3. Matched Pairs Design
A matched pairs design is a special case of a randomized block design where the blocks consist of two experimental units (or one unit receiving both treatments).
Two main scenarios:
- Pairs of similar units: Two units that are as similar as possible are matched. One unit receives Treatment A, and the other receives Treatment B, with the assignment often randomized (e.g., flipping a coin).
- Single unit receiving both treatments: Each experimental unit receives both treatments in a random order. This is common when comparing two conditions for the same individual (e.g., a “before” and “after” measurement, or left vs. right arm).
Advantages: This design controls for individual differences exceptionally well, as the comparison is made within the pair or within the same individual.
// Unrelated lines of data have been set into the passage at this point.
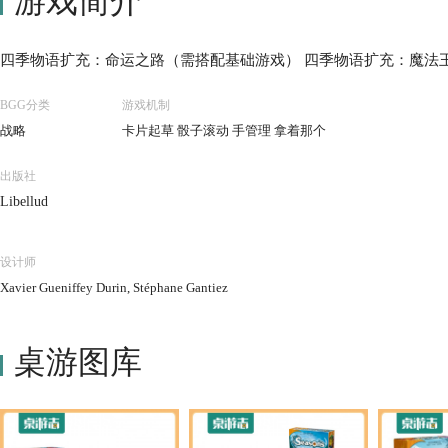
游戏简介
四季物语扩充：命运之路（需搭配基础游戏） 四季物语扩充：魔法
BGG分类
游戏机制
战略
卡片起草 骰子滚动 手管理 拿着那个
出版社
Libellud
设计师
Xavier Gueniffey Durin, Stéphane Gantiez
桌游图库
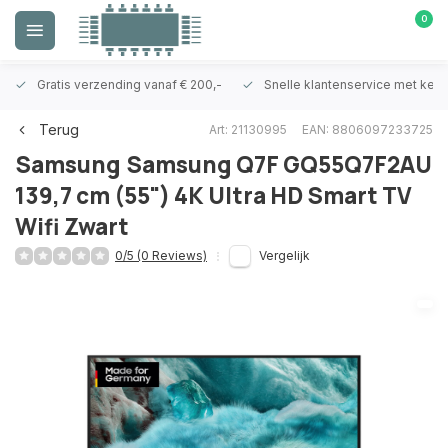
0
Gratis verzending vanaf € 200,-
Snelle klantenservice met ken
Terug
Art: 21130995
EAN: 8806097233725
Samsung
Samsung Q7F GQ55Q7F2AU
139,7 cm (55") 4K Ultra HD Smart TV
Wifi Zwart
0/5 (0 Reviews)
Vergelijk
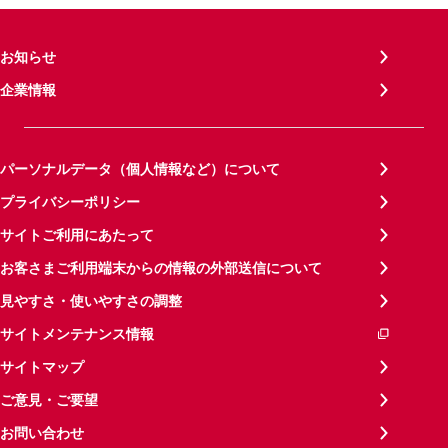
お知らせ
企業情報
パーソナルデータ（個人情報など）について
プライバシーポリシー
サイトご利用にあたって
お客さまご利用端末からの情報の外部送信について
見やすさ・使いやすさの調整
サイトメンテナンス情報
サイトマップ
ご意見・ご要望
お問い合わせ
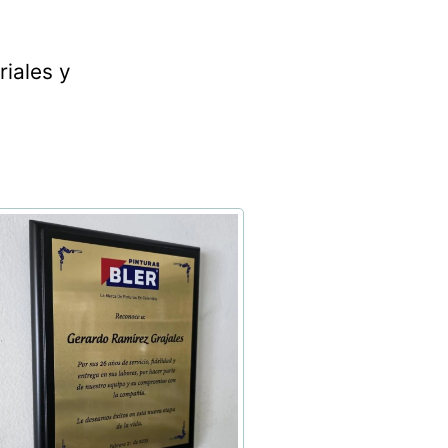
riales y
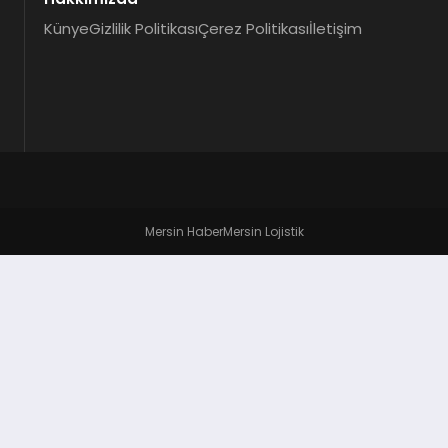
Künye
Gizlilik Politikası
Çerez Politikası
İletişim
Mersin Haber
Mersin Lojistik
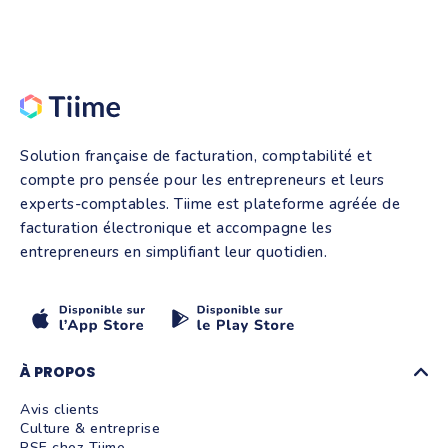
Solution française de facturation, comptabilité et
compte pro pensée pour les entrepreneurs et leurs
experts-comptables. Tiime est plateforme agréée de
facturation électronique et accompagne les
entrepreneurs en simplifiant leur quotidien.
À PROPOS
Avis clients
Culture & entreprise
RSE chez Tiime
This significantly reduces lurking variables and improves the power to detect treatment effects.
Example: To compare two different sunscreens, each person applies sunscreen A to one arm and sunscreen B to the other arm (randomizing which arm gets which). The response is then compared for each person. Here, each person acts as their own block.
Blinding
To prevent bias, experimenters often employ blinding:
- Single-blind: The experimental units do not know which treatment they are receiving.
- Double-blind: Neither the experimental units nor the researchers directly involved with the subjects know which treatment each unit is receiving. This is ideal to prevent conscious or subconscious bias from both the subjects and the experimenters.
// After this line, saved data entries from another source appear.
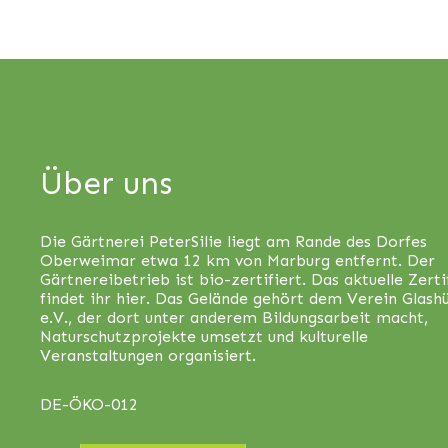
Über uns
Die Gärtnerei PeterSilie liegt am Rande des Dorfes
Oberweimar etwa 12 km von Marburg entfernt. Der
Gärtnereibetrieb ist bio-zertifiert. Das aktuelle Zerti
findet ihr
hier
. Das Gelände gehört dem Verein Glash
e.V., der dort unter anderem Bildungsarbeit macht,
Naturschutzprojekte umsetzt und kulturelle
Veranstaltungen organisiert.
DE-ÖKO-012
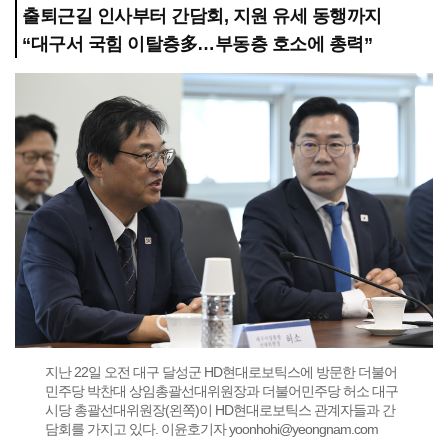
출퇴근길 인사부터 간담회, 지원 유세 동행까지
“대구서 국힘 이탈층多…부동층 호소에 총력”
지난 22일 오전 대구 달성군 HD현대로보틱스에 방문한 더불어
민주당 박찬대 상임총괄선대위원장과 더불어민주당 허소 대구
시당 총괄선대위원장(왼쪽)이 HD현대로보틱스 관계자들과 간
담회를 가지고 있다. 이윤호기자 yoonhohi@yeongnam.com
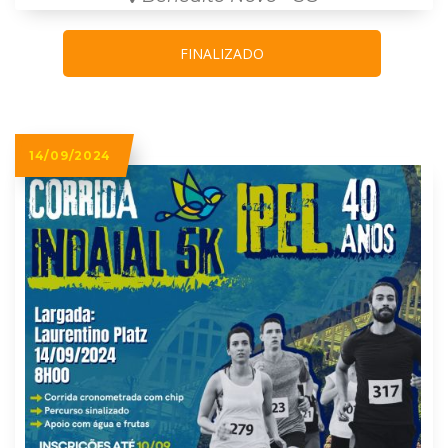
FINALIZADO
14/09/2024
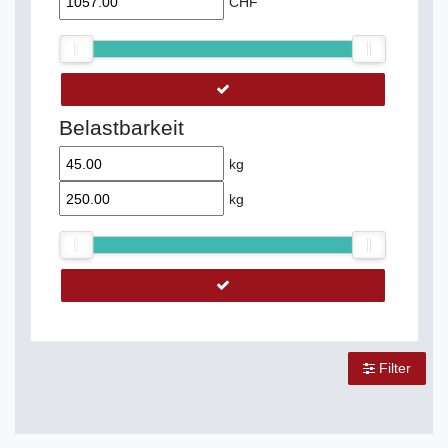
CHF
Belastbarkeit
kg
kg
Filter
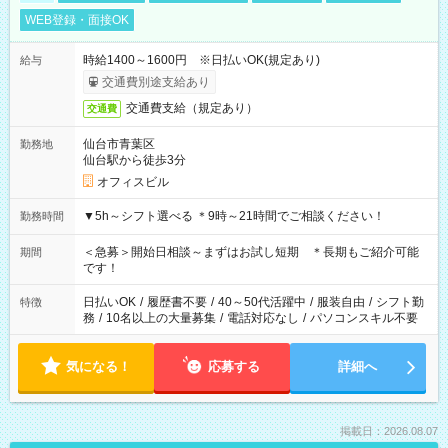
WEB登録・面接OK
時給1400～1600円 ※日払いOK(規定あり)
給与
交通費別途支給あり
交通費支給（規定あり）
交通費
仙台市青葉区
勤務地
仙台駅から徒歩3分
オフィスビル
▼5h～シフト選べる ＊9時～21時間でご相談ください！
勤務時間
＜急募＞開始日相談～まずはお試し短期 ＊長期もご紹介可能
期間
です！
日払いOK
/
履歴書不要
/
40～50代活躍中
/
服装自由
/
シフト勤
特徴
務
/
10名以上の大量募集
/
電話対応なし
/
パソコンスキル不要
気になる！
応募する
詳細へ
掲載日：2026.08.07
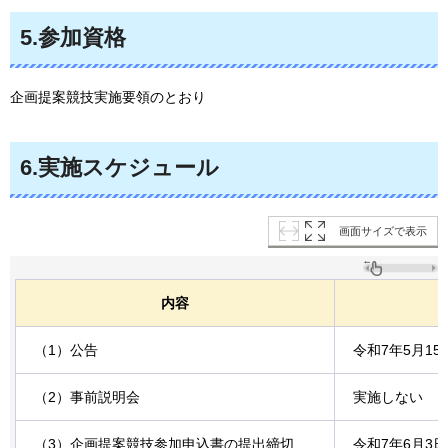
5.参加資格
企画提案競技実施要領のとおり
6.実施スケジュール
画面サイズで表示
内容
（1）公告
令和7年5月15
（2）事前説明会
実施しない
（3）企画提案競技参加申込書の提出締切
令和7年6月3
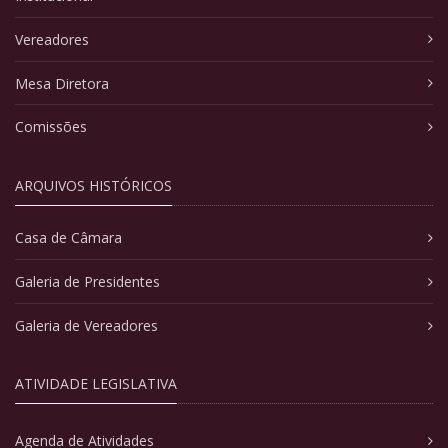
Vereadores
Mesa Diretora
Comissões
ARQUIVOS HISTÓRICOS
Casa de Câmara
Galeria de Presidentes
Galeria de Vereadores
ATIVIDADE LEGISLATIVA
Agenda de Atividades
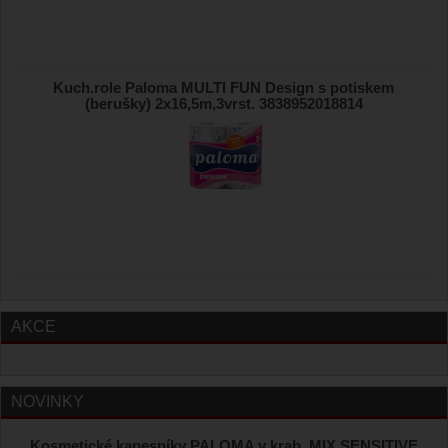
Kuch.role Paloma MULTI FUN Design s potiskem
(berušky) 2x16,5m,3vrst. 3838952018814
AKCE
NOVINKY
Kosmetické kapesníky PALOMA v krab. MIX SENSITIVE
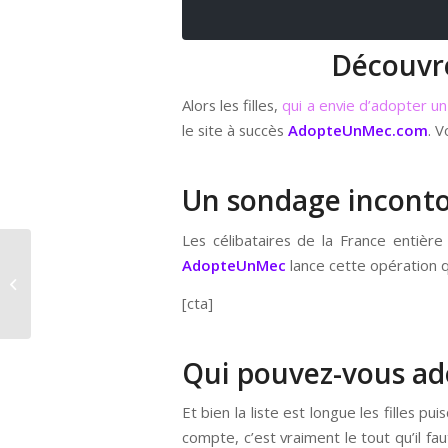
Découvre
Alors les filles,
qui a envie d’adopter u
le site à succès
AdopteUnMec.com
. V
Un sondage incont
Les célibataires de la France entièr
AdopteUnMec
lance cette opération q
CITATION
[cta]
Qui pouvez-vous ad
Et bien la liste est longue les filles puis
compte, c’est vraiment le tout qu’il fa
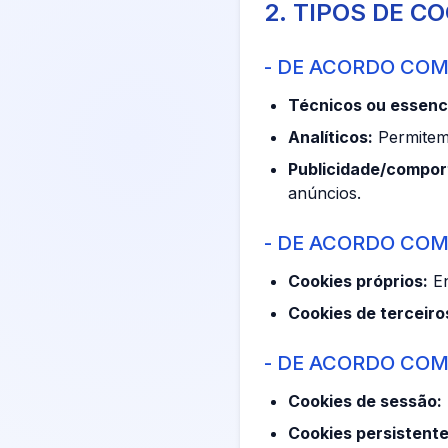
2. TIPOS DE C
- DE ACORDO COM
Técnicos ou essenci
Analíticos:
Permitem 
Publicidade/compor
anúncios.
- DE ACORDO COM
Cookies próprios:
En
Cookies de terceiro
- DE ACORDO COM
Cookies de sessão:
Cookies persistente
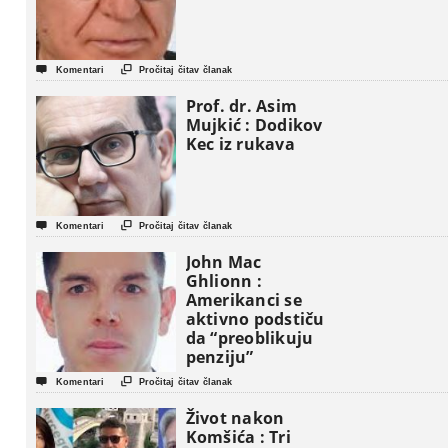


Komentari
Pročitaj čitav članak
Prof. dr. Asim
Mujkić : Dodikov
Kec iz rukava


Komentari
Pročitaj čitav članak
John Mac
Ghlionn :
Amerikanci se
aktivno podstiču
da “preoblikuju
penziju”


Komentari
Pročitaj čitav članak
Život nakon
Komšića : Tri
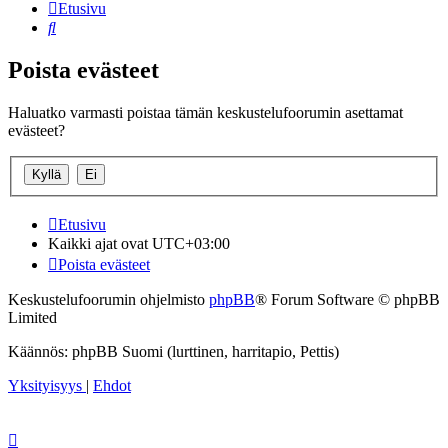
Etusivu
Etsi
Poista evästeet
Haluatko varmasti poistaa tämän keskustelufoorumin asettamat
evästeet?
Etusivu
Kaikki ajat ovat
UTC+03:00
Poista evästeet
Keskustelufoorumin ohjelmisto
phpBB
® Forum Software © phpBB
Limited
Käännös: phpBB Suomi (lurttinen, harritapio, Pettis)
Yksityisyys
|
Ehdot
Blinding helps to minimize the Placebo Effect and experimenter bias, strengthening the validity of the conclusions.
Ethical Considerations
Ethical guidelines must always be followed in experimental design, particularly when involving human subjects or animals. This includes informed consent, protection of privacy, and minimizing harm.
By carefully considering these principles and design types, researchers can select an experimental design that effectively answers their research questions and provides reliable conclusions, setting the stage for Inference and Experiments.